● Try it
From the entries below, copy every line where the string "gmail" appears.

● Data records
○ ○ ○ ○
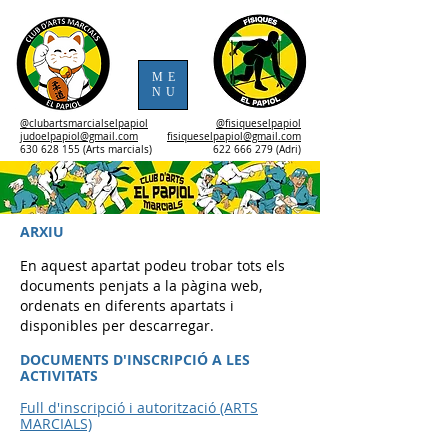
ME
NU
@clubartsmarcialselpapiol
@fisiqueselpapiol
judoelpapiol@gmail.com
fisiqueselpapiol@gmail.com
630 628 155 (Arts marcials)
622 666 279 (Adri)
ARXIU
En aquest apartat podeu trobar tots els
documents penjats a la pàgina web,
ordenats en diferents apartats i
disponib
les per descarregar.
DOCUMENTS D'INSCRIPCIÓ A LES
ACTIVITATS
Full d'inscripció i autorització (ARTS
MARCIALS)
○ ○ ○ ○
● Result
judoelpapiol@gmail.com
fisiqueselpapiol@gmail.com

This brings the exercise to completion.